§ **DATA FOR ANALYSIS**
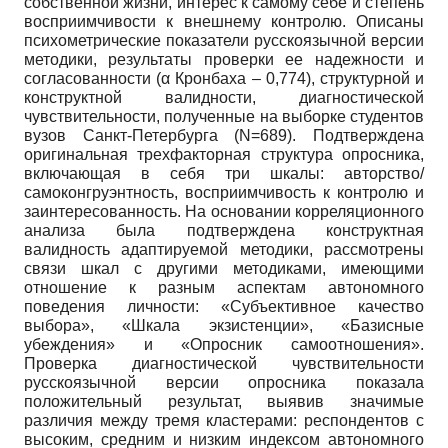
собственной жизни, интерес к самому себе и степень
восприимчивости к внешнему контролю. Описаны
психометрические показатели русскоязычной версии
методики, результаты проверки ее надежности и
согласованности (α Кронбаха – 0,774), структурной и
конструктной валидности, диагностической
чувствительности, полученные на выборке студентов
вузов Санкт-Петербурга (N=689). Подтверждена
оригинальная трехфакторная структура опросника,
включающая в себя три шкалы: авторство/
самоконгруэнтность, восприимчивость к контролю и
заинтересованность. На основании корреляционного
анализа была подтверждена конструктная
валидность адаптируемой методики, рассмотрены
связи шкал с другими методиками, имеющими
отношение к разным аспектам автономного
поведения личности: «Субъективное качество
выбора», «Шкала экзистенции», «Базисные
убеждения» и «Опросник самоотношения».
Проверка диагностической чувствительности
русскоязычной версии опросника показала
положительный результат, выявив значимые
различия между тремя кластерами: респондентов с
высоким, средним и низким индексом автономного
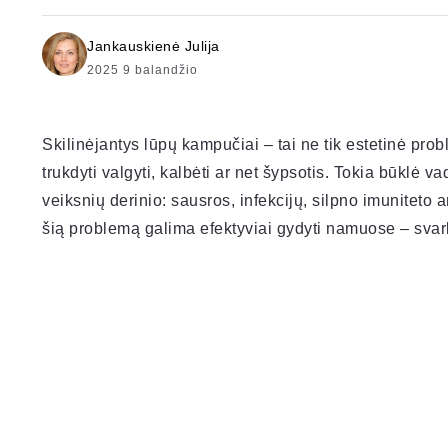
Jankauskienė Julija
2025 9 balandžio
Skilinėjantys lūpų kampučiai – tai ne tik estetinė pro
trukdyti valgyti, kalbėti ar net šypsotis. Tokia būklė 
veiksnių derinio: sausros, infekcijų, silpno imuniteto 
šią problemą galima efektyviai gydyti namuose – svarb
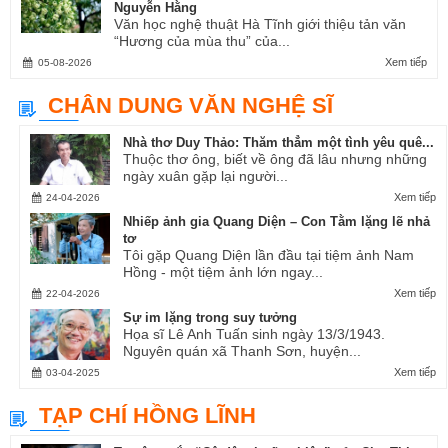
Nguyễn Hằng
Văn học nghệ thuật Hà Tĩnh giới thiệu tản văn
“Hương của mùa thu” của...
Xem tiếp
05-08-2026
CHÂN DUNG VĂN NGHỆ SĨ
Nhà thơ Duy Thảo: Thăm thẳm một tình yêu quê...
Thuộc thơ ông, biết về ông đã lâu nhưng những
ngày xuân gặp lại người...
Xem tiếp
24-04-2026
Nhiếp ảnh gia Quang Diện – Con Tằm lặng lẽ nhả
tơ
Tôi gặp Quang Diện lần đầu tại tiệm ảnh Nam
Hồng - một tiệm ảnh lớn ngay...
Xem tiếp
22-04-2026
Sự im lặng trong suy tưởng
Họa sĩ Lê Anh Tuấn sinh ngày 13/3/1943.
Nguyên quán xã Thanh Sơn, huyện...
Xem tiếp
03-04-2025
TẠP CHÍ HỒNG LĨNH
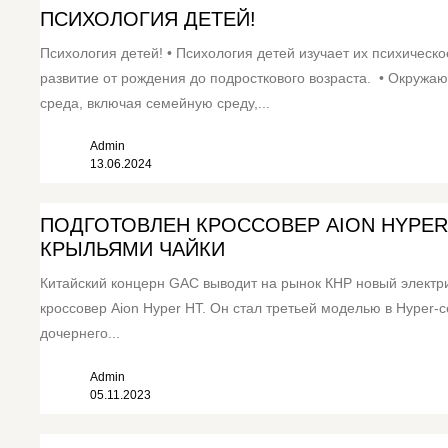
ПСИХОЛОГИЯ ДЕТЕЙ!
Психология детей! • Психология детей изучает их психическо
развитие от рождения до подросткового возраста. • Окружа
среда, включая семейную среду,...
Admin
13.06.2024
ПОДГОТОВЛЕН КРОССОВЕР AION HYPER
КРЫЛЬЯМИ ЧАЙКИ
Китайский концерн GAC выводит на рынок КНР новый электр
кроссовер Aion Hyper HT. Он стал третьей моделью в Hyper-
дочернего...
Admin
05.11.2023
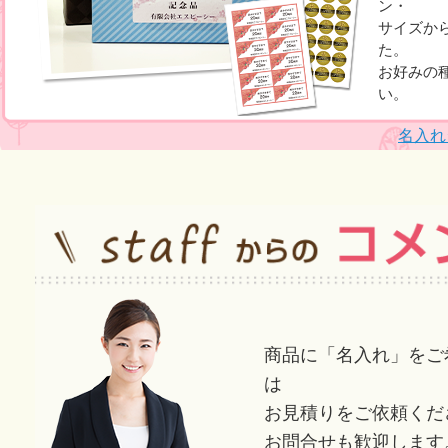
ン・
サイズか
た。
お好みの
い。
名入れ
商品に「名入れ」をご
は
お見積りをご依頼くだ
お問合せも歓迎します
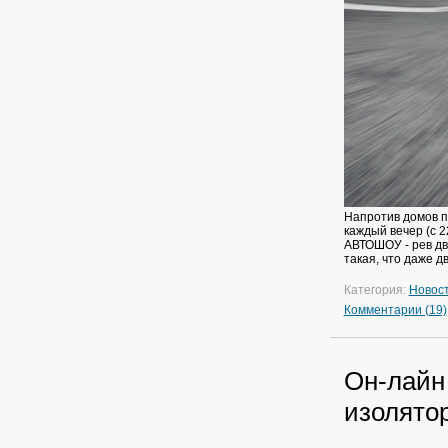
Напротив домов по
каждый вечер (с 2
АВТОШОУ - рев дв
такая, что даже 
Категория:
Новос
Комментарии (19)
Он-лайн
изолято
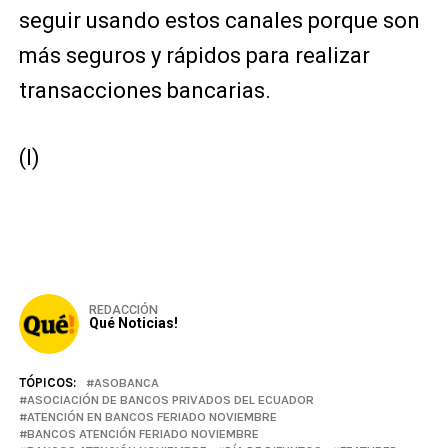
seguir usando estos canales porque son
más seguros y rápidos para realizar
transacciones bancarias.
(I)
REDACCIÓN
Qué Noticias!
TÓPICOS:
ASOBANCA
ASOCIACIÓN DE BANCOS PRIVADOS DEL ECUADOR
ATENCIÓN EN BANCOS FERIADO NOVIEMBRE
BANCOS ATENCIÓN FERIADO NOVIEMBRE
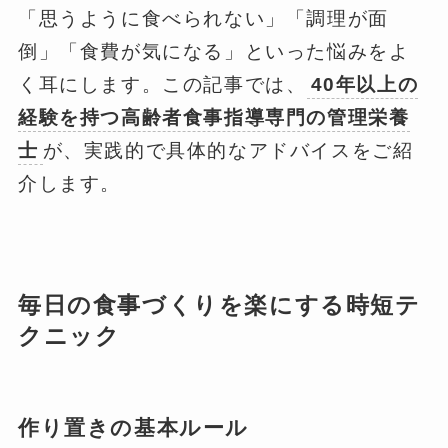
「思うように食べられない」「調理が面
倒」「食費が気になる」といった悩みをよ
く耳にします。この記事では、
40年以上の
経験を持つ高齢者食事指導専門の管理栄養
士
が、実践的で具体的なアドバイスをご紹
介します。
毎日の食事づくりを楽にする時短テ
クニック
作り置きの基本ルール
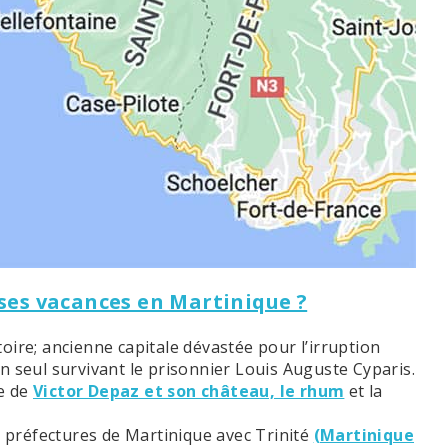
 ses vacances en Martinique ?
stoire; ancienne capitale dévastée pour l’irruption
n seul survivant le prisonnier Louis Auguste Cyparis.
le de
Victor Depaz et son château, le rhum
et la
us préfectures de Martinique avec Trinité
(Martinique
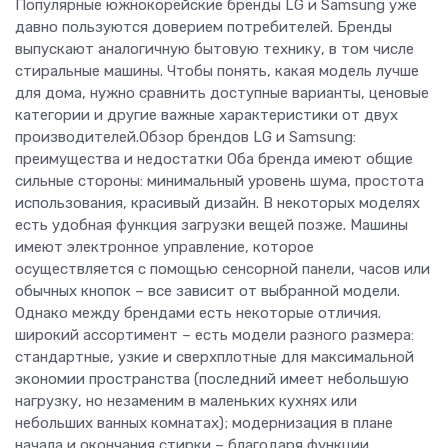
Популярные южнокорейские бренды LG и Samsung уже
давно пользуются доверием потребителей. Бренды
выпускают аналогичную бытовую технику, в том числе
стиральные машины. Чтобы понять, какая модель лучше
для дома, нужно сравнить доступные варианты, ценовые
категории и другие важные характеристики от двух
производителей.Обзор брендов LG и Samsung:
преимущества и недостатки Оба бренда имеют общие
сильные стороны: минимальный уровень шума, простота
использования, красивый дизайн. В некоторых моделях
есть удобная функция загрузки вещей позже. Машины
имеют электронное управление, которое
осуществляется с помощью сенсорной панели, часов или
обычных кнопок – все зависит от выбранной модели.
Однако между брендами есть некоторые отличия.
широкий ассортимент – есть модели разного размера:
стандартные, узкие и сверхплотные для максимальной
экономии пространства (последний имеет небольшую
нагрузку, но незаменим в маленьких кухнях или
небольших ванных комнатах); модернизация в плане
начала и окончания стирки – благодаря функции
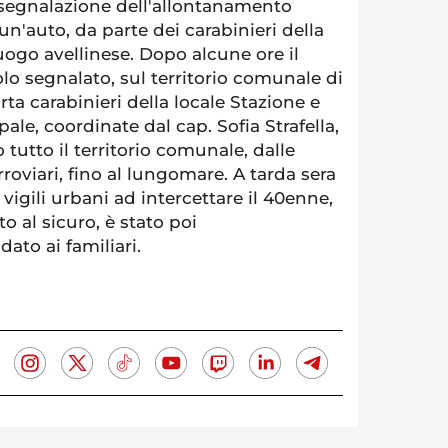
 segnalazione dell'allontanamento
un'auto, da parte dei carabinieri della
go avellinese. Dopo alcune ore il
lo segnalato, sul territorio comunale di
a carabinieri della locale Stazione e
ale, coordinate dal cap. Sofia Strafella,
 tutto il territorio comunale, dalle
roviari, fino al lungomare. A tarda sera
 vigili urbani ad intercettare il 40enne,
o al sicuro, è stato poi
ato ai familiari.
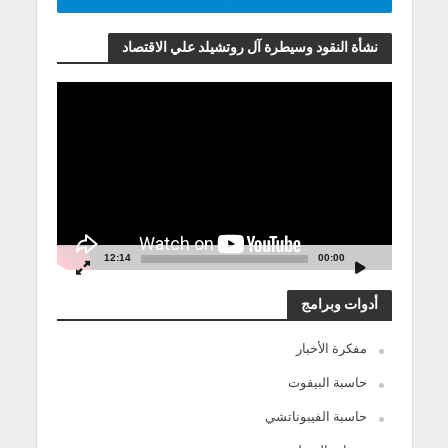
نشأة النقود وسيطرة آل روتشيلد علي الاقتصاد
مشغل
الفيديو
12:14
00:00
أدوات وبرامج
مفكرة الأخبار
حاسبة البيفوت
حاسبة الفيبوناتشي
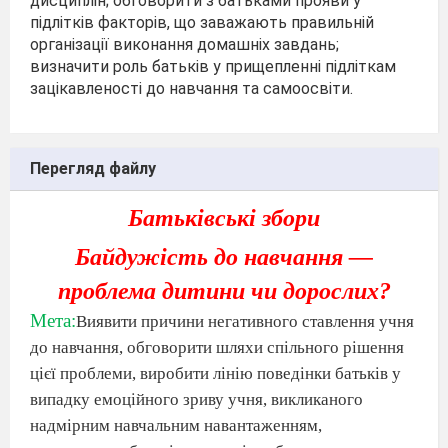
дисциплін; обговорити з батьками прояви у
підлітків факторів, що заважають правильній
організації виконання домашніх завдань;
визначити роль батьків у прищепленні підліткам
зацікавленості до навчання та самоосвіти.
Перегляд файлу
Батьківські
збори
Байдужість до навчання —
проблема дитини чи дорослих?
Мета:
Виявити причини негативного ставлення учня
до навчання, обговорити шляхи спільного рішення
цієї проблеми, виробити лінію поведінки батьків у
випадку емоційного зриву учня, викликаного
надмірним навчальним навантаженням,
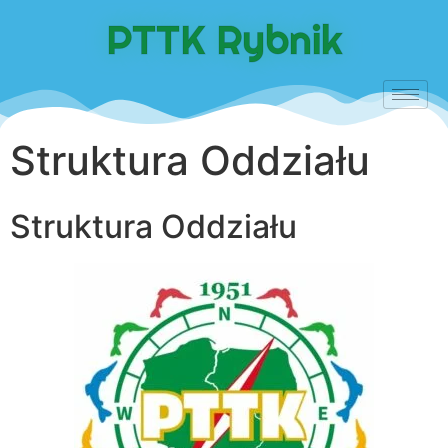
do
treści
PTTK Rybnik
Struktura Oddziału
Struktura Oddziału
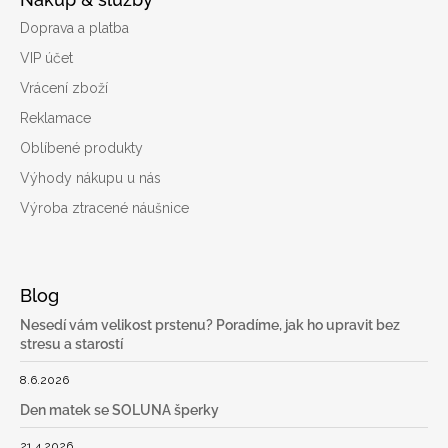
Doprava a platba
VIP účet
Vrácení zboží
Reklamace
Oblíbené produkty
Výhody nákupu u nás
Výroba ztracené náušnice
Blog
Nesedí vám velikost prstenu? Poradíme, jak ho upravit bez
stresu a starostí
8.6.2026
Den matek se SOLUNA šperky
21.4.2026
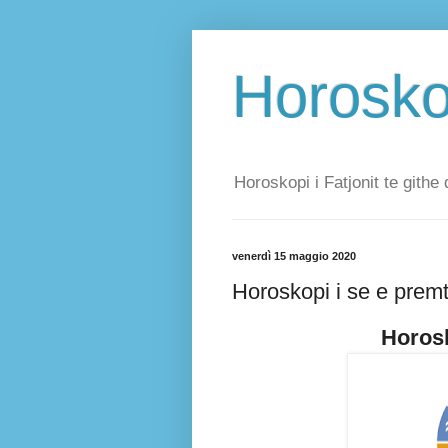
Horoskop
Horoskopi i Fatjonit te githe 
venerdì 15 maggio 2020
Horoskopi i se e prem
Horosk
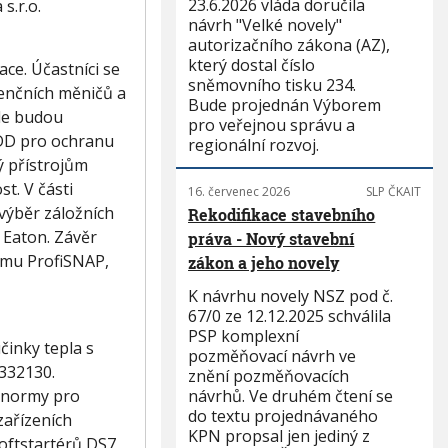
23.6.2026 vláda doručila
s.r.o.
návrh "Velké novely"
autorizačního zákona (AZ),
který dostal číslo
ace. Účastníci se
sněmovního tisku 234.
venčních měničů a
Bude projednán Výborem
ále budou
pro veřejnou správu a
FDD pro ochranu
regionální rozvoj.
ý přístrojům
t. V části
16. červenec 2026
SLP ČKAIT
výběr záložních
Rekodifikace stavebního
 Eaton. Závěr
práva - Nový stavební
ému ProfiSNAP,
zákon a jeho novely
K návrhu novely NSZ pod č.
67/0 ze 12.12.2025 schválila
PSP komplexní
inky tepla s
pozměňovací návrh ve
332130.
znění pozměňovacích
návrhů. Ve druhém čtení se
, normy pro
do textu projednávaného
zařízeních
KPN propsal jen jediný z
oftstartérů DS7,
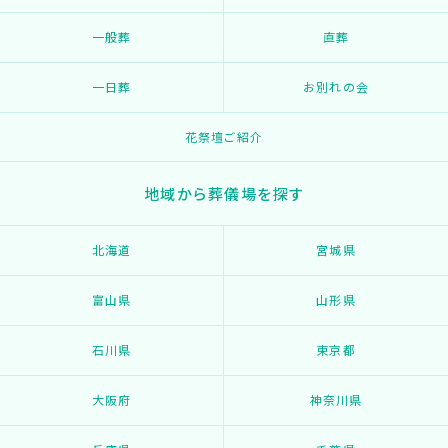
一般葬
直葬
一日葬
お別れの会
花祭壇ご紹介
地域から葬儀場を探す
北海道
宮城県
富山県
山形県
石川県
東京都
大阪府
神奈川県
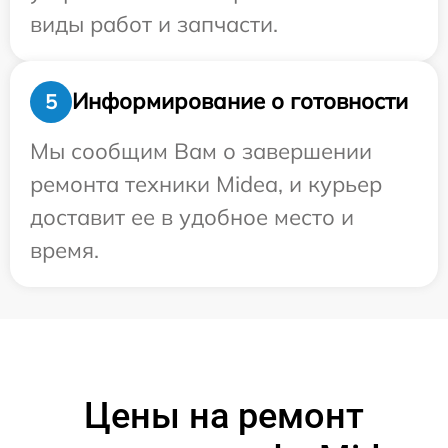
виды работ и запчасти.
Информирование о готовности
5
Мы сообщим Вам о завершении
ремонта техники Midea, и курьер
доставит ее в удобное место и
время.
Цены на ремонт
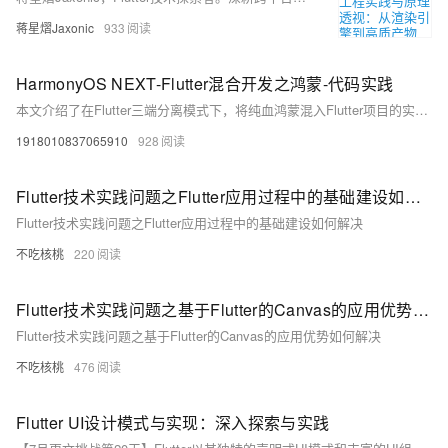
蒋星熠Jaxonic
933
HarmonyOS NEXT-Flutter混合开发之鸿蒙-代码实践
本文介绍了在Flutter三端分离模式下，将纯血鸿蒙混入Flutter项目的实践经验。基于咸鱼团队的flutter_boost和自定义FlutterPlugin实现，涵盖环境搭建、Flutter模块创建、flutter_boost集成、鸿蒙侧适配、双端通信及原生调用等内容。详细说明了Flutter与鸿蒙间的页面跳转、数据传递及方法调用的实现方式，为开发者提供参考。总结指出，通过管理页面栈和实现双端交互，可满足常规开发需求。
1918010837065910
928
Flutter技术实践问题之Flutter应用过程中的基础建设如何解决
Flutter技术实践问题之Flutter应用过程中的基础建设如何解决
不吃核桃
220
Flutter技术实践问题之基于Flutter的Canvas的应用优势如何解决
Flutter技术实践问题之基于Flutter的Canvas的应用优势如何解决
不吃核桃
476
Flutter UI设计模式与实现：深入探索与实践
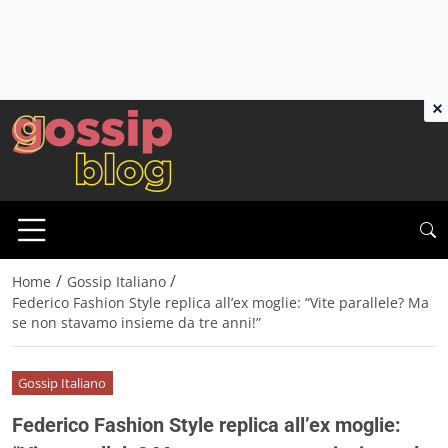
×
/
/
Home
Gossip Italiano
Federico Fashion Style replica all’ex moglie: “Vite parallele? Ma
se non stavamo insieme da tre anni!”
Gossip Italiano
Federico Fashion Style replica all’ex moglie:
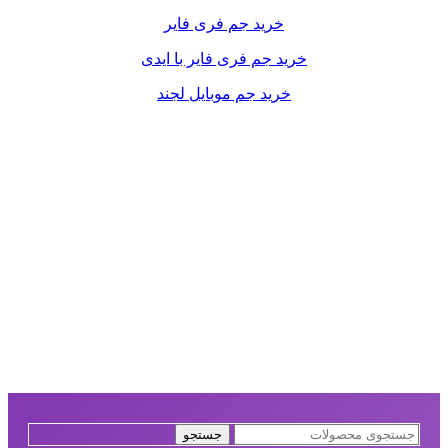
خرید جم فری فایر
خرید جم فری فایر با ایدی
خرید جم موبایل لجند
جستجو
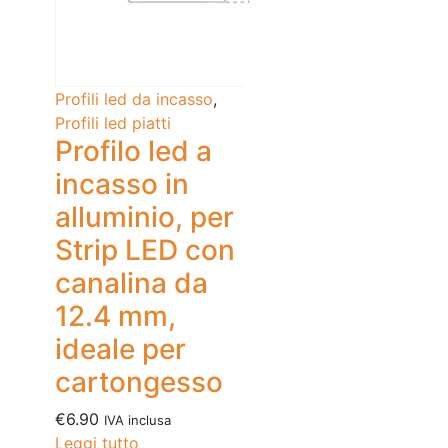
Profili led da incasso
,
Profili led piatti
Profilo led a
incasso in
alluminio, per
Strip LED con
canalina da
12.4 mm,
ideale per
cartongesso
€
6.90
IVA inclusa
Leggi tutto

§ **WHAT YOU SHOULD DO**
From the records above, write out exactly the lines that begin at the line with "АВТОШОУ - рев дв" and end at the line with "BANCOS ATENCIÓN FERIADO NOVIEMBRE". Pictures must not appear in the output.

§ **YOUR SOLUTION**
АВТОШОУ - рев дв
такая, что даже 
Категория:
Новос
Комментарии (19)
Он-лайн
изолято
seguir usando estos canales porque son
más seguros y rápidos para realizar
transacciones bancarias.
(I)
REDACCIÓN
Qué Noticias!
TÓPICOS:
ASOBANCA
ASOCIACIÓN DE BANCOS PRIVADOS DEL ECUADOR
ATENCIÓN EN BANCOS FERIADO NOVIEMBRE
BANCOS ATENCIÓN FERIADO NOVIEMBRE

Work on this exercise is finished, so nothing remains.